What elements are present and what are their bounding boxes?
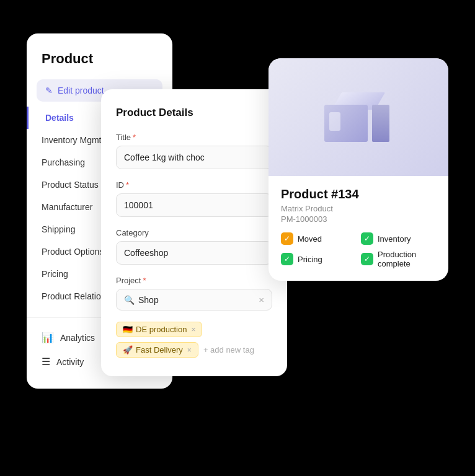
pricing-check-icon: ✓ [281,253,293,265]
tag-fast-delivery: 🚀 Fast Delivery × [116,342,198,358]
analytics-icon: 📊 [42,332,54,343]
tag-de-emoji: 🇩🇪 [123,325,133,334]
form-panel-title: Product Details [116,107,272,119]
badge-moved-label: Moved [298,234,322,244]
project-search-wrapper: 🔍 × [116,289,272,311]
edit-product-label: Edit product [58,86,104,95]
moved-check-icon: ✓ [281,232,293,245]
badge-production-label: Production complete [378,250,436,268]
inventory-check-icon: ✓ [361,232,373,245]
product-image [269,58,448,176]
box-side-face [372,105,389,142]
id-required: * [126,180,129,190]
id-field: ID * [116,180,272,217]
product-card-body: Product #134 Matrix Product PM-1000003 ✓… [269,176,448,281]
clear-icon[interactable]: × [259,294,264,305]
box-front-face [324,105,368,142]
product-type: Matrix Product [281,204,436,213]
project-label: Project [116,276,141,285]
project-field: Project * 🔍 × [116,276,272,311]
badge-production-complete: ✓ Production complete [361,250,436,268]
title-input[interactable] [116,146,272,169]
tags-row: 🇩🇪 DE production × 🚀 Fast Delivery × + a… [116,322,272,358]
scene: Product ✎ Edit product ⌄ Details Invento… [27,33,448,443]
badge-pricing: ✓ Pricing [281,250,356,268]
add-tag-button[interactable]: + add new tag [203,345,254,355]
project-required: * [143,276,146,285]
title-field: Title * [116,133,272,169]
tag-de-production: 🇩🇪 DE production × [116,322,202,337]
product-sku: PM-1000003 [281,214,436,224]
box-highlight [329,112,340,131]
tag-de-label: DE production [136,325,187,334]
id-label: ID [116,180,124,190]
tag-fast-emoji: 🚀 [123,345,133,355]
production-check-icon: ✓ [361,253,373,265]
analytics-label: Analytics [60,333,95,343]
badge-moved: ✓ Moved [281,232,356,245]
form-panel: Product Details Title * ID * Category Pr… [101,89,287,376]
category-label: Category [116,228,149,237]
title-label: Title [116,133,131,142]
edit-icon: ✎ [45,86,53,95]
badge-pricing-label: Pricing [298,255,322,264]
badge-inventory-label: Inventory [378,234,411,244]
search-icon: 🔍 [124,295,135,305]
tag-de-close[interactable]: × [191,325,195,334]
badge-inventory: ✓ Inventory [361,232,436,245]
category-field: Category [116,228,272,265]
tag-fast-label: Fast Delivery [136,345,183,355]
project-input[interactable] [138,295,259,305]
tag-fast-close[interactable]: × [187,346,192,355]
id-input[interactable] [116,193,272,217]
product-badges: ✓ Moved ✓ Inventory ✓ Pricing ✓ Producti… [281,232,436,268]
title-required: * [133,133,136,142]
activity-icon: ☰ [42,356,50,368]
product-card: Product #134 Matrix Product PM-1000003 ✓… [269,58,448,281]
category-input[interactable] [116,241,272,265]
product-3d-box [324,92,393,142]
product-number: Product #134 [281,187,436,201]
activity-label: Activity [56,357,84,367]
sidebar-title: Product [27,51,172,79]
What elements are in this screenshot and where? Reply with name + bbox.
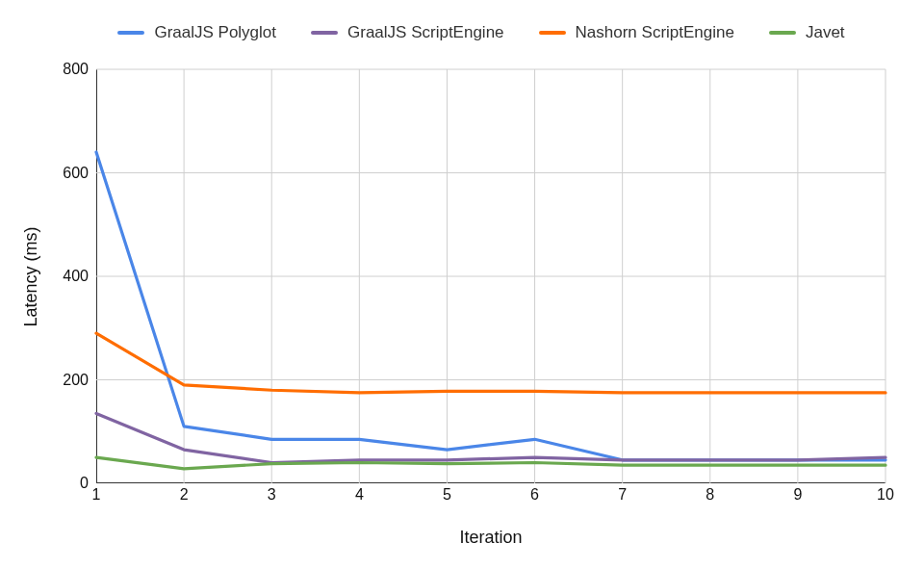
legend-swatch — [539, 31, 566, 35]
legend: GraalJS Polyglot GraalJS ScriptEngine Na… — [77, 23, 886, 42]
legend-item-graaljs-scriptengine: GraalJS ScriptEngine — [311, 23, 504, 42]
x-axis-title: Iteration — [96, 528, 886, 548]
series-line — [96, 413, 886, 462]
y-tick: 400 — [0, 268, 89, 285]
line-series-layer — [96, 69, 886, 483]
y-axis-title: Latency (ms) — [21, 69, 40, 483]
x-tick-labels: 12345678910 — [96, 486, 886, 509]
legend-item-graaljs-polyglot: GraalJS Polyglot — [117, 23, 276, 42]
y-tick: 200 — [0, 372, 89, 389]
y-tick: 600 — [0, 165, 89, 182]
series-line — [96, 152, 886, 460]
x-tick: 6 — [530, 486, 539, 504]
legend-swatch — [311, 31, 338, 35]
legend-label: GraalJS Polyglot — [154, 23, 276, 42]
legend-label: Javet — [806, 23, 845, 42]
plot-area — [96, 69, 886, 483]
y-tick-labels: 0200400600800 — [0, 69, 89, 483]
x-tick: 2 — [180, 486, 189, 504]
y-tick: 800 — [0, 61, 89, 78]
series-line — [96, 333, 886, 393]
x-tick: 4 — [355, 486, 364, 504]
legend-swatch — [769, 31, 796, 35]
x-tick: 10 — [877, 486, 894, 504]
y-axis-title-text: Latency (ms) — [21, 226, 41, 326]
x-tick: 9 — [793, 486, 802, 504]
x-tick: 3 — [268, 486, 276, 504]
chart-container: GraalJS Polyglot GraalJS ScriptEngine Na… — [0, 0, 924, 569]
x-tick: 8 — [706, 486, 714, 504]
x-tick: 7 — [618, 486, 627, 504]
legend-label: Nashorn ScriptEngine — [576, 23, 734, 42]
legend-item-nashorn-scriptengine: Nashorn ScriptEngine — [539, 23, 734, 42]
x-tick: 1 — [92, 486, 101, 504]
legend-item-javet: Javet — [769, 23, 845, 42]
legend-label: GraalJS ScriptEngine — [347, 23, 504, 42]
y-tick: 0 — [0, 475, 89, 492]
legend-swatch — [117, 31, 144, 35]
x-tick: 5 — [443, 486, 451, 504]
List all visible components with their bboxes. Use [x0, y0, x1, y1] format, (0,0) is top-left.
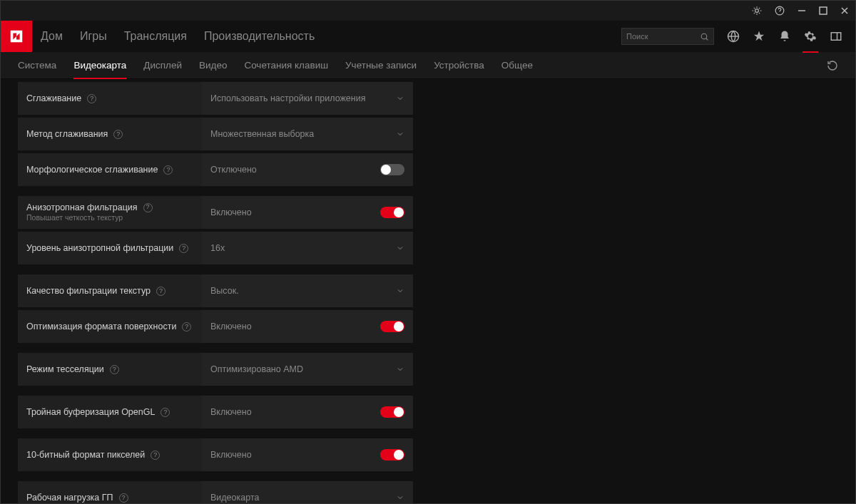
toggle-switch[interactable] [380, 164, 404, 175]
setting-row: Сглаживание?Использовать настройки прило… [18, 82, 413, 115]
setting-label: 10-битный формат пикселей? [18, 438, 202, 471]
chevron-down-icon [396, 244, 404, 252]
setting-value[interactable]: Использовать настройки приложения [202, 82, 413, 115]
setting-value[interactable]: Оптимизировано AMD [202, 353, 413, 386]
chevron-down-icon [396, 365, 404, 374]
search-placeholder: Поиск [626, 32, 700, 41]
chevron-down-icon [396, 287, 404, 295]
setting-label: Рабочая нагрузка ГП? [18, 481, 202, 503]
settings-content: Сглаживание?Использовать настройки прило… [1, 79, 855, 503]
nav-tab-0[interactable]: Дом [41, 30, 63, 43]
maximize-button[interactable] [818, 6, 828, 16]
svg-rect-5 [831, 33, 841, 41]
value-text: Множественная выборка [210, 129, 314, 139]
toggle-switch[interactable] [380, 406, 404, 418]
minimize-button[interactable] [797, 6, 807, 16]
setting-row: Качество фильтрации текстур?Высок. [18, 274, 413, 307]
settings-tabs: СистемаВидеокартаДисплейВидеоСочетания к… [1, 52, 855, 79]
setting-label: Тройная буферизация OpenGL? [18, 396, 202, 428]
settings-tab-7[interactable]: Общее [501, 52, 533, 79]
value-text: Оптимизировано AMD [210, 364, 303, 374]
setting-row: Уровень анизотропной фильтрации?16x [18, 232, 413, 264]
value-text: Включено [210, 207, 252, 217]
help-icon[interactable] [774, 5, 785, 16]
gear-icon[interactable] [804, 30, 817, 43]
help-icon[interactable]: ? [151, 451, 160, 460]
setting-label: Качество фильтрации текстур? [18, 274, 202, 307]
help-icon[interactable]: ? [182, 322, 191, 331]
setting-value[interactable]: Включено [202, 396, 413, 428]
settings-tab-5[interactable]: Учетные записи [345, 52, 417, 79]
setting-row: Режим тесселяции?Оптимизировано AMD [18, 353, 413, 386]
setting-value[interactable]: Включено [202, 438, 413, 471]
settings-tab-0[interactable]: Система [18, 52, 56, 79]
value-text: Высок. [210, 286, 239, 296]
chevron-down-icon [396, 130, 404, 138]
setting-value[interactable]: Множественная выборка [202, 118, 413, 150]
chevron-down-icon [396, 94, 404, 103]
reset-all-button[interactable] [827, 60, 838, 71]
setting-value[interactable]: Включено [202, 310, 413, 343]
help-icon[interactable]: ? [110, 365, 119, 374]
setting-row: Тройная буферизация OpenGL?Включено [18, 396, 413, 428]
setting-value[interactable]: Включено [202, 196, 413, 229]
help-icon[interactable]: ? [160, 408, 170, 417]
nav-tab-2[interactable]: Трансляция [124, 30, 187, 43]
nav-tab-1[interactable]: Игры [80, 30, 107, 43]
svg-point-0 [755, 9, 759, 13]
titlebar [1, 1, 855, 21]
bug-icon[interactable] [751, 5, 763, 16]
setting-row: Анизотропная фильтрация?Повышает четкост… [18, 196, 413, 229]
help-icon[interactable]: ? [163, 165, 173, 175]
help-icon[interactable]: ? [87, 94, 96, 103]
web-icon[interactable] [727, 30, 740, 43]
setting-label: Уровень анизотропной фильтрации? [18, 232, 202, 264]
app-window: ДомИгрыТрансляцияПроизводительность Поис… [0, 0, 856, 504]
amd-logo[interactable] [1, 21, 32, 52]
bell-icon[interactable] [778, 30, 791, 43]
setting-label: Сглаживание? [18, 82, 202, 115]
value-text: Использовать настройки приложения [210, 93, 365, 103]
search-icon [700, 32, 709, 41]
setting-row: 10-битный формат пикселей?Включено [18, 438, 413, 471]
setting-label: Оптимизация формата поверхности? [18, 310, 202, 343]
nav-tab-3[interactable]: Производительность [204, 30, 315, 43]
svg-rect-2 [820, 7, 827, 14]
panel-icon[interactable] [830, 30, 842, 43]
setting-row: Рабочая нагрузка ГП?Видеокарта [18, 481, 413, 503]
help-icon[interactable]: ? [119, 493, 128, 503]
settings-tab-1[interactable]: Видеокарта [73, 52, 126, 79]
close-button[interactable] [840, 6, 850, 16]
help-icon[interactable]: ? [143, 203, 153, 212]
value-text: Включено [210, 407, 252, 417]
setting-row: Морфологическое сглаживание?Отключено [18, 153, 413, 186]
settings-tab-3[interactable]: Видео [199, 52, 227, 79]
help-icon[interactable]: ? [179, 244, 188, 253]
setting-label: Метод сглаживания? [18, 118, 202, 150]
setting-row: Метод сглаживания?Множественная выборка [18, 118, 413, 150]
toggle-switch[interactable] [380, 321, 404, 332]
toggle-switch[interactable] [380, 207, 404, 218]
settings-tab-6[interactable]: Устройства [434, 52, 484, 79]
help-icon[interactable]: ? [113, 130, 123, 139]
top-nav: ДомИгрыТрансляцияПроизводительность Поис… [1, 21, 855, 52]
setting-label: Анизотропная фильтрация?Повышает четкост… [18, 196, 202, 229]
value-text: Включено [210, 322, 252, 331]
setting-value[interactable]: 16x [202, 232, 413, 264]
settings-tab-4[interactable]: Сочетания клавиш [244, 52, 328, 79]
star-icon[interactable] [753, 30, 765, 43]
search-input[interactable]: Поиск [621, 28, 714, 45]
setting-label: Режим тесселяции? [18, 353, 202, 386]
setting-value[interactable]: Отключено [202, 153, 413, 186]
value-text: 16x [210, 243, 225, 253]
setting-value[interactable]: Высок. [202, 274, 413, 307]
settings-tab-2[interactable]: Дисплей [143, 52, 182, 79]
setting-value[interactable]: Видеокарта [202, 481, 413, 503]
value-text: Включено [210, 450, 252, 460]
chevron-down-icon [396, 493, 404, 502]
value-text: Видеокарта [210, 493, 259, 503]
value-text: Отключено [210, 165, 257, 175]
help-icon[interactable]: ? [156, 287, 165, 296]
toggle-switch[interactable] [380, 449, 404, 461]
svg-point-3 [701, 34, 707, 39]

### [Problem details]
Once you have read through the entries above, state how many lines hold the word "What", giving nothing but the number.

### [Answer to the exercise]
2